M (32f) is a project manager for the web design division of a well known hosting company. She was super cool. Definitely the most comfortable conversation blogged about thus far. For the first hour we sat and talked about all the little things and bonded over several common dispositions including how personal a tattoo is and being a nerd is kick ass.

If you ever want to give the illusion that more time has passed than is actually the case, move the date to someplace new. This has several positive effects including giving her the impression that you are multidimensional. If you move the date (or go for a walk at least) you are basically on your second date. She will automatically be more comfortable because you have now done two things together and she will 'feel like she can trust you'. You also seem more interesting because she can look back on the date and her recap in her mind will be longer.

I took M on a walk around the same strip mall (a popular hangout and great for people watching) as C the previous night. Then we sat in the same cafe but this time had some ICB root beers to cool off after our walk.

On our 'second date' M told me about this blog she used to write called 'successful online dating'. I about shit a brick.
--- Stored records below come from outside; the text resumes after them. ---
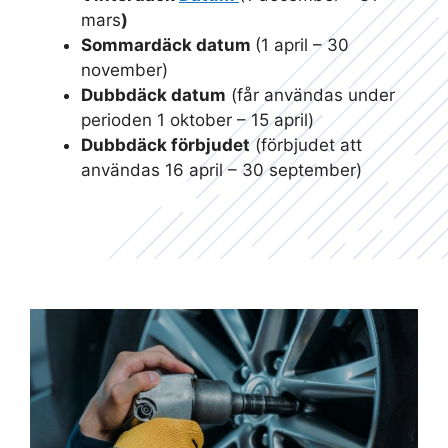
mars
)
Sommardäck datum
(1 april – 30
november)
Dubbdäck datum
(får användas under
perioden 1 oktober – 15 april)
Dubbdäck förbjudet
(förbjudet att
användas 16 april – 30 september)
The next 15 minutes were picking her brain about her findings. The beauty is that she basically can't say anything bad about something from our date because I had established for the last hour that I was more comfortable in my skin that she was in hers. She was just a touch nervous and a wink off balance the entire time. I had been making just the right amount of eye contact to make sure she knew I was judging her words, but not so much that she thought I was hanging on them. Anywho she rattled off several giant red flags that I wouldn't even bother to mention, but I guess other guys will do repeatedly. Things like being overly aggressive on a date. If you yell at a waitress you are a douche and should never get a second date. No need to 'reveal' this in a blog post. :)

Anyway M was a super cool chick that just didn't end up being attractive enough to me to want to ask out again. She should have no problems in the future, but just wasn't the right girl for me.


Zack (D2) p2

I had a nice time on round one with D and so we decided to hang out again. I took "The Fountain" over to her place about two and we watched it over some chips, salsa, and a VERY strong margarita. Let me take this time to say that the best way to get someone drunk is to give them a very weak mixed drink and then follow up with something stronger. If you just give them something strong to start with then 1) they know you are trying to get them drunk and 2) they are going to nurse the thing forever. So when D made me a margarita with 7 shots in it, I knew she was up to something.....
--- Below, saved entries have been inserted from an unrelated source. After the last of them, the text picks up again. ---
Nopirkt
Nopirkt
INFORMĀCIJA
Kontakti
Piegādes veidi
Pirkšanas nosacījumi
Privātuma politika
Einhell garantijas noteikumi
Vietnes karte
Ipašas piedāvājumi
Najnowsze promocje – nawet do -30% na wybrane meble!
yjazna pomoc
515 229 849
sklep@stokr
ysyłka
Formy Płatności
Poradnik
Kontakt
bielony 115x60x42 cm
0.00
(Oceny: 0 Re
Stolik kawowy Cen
We bonded over a quality art film even though her brother (19) joined up for a the first 30 minutes or so. I never let a third wheel bother me and have learned how to take advantage of this situation when it falls in my lap. Impressing a close friend or in this case the little brother/ roommate is a great way to earn points with a girl. It isn't always easy, but it is always worth points. Having a third wheel around for a chunk of your date is not a bad thing if you know what you are doing.

After our intellectual bonding we physically bonded and then I told her I had to meet my roommates for dinner and hang out time. I left about 6pm for (C4) to her sadness.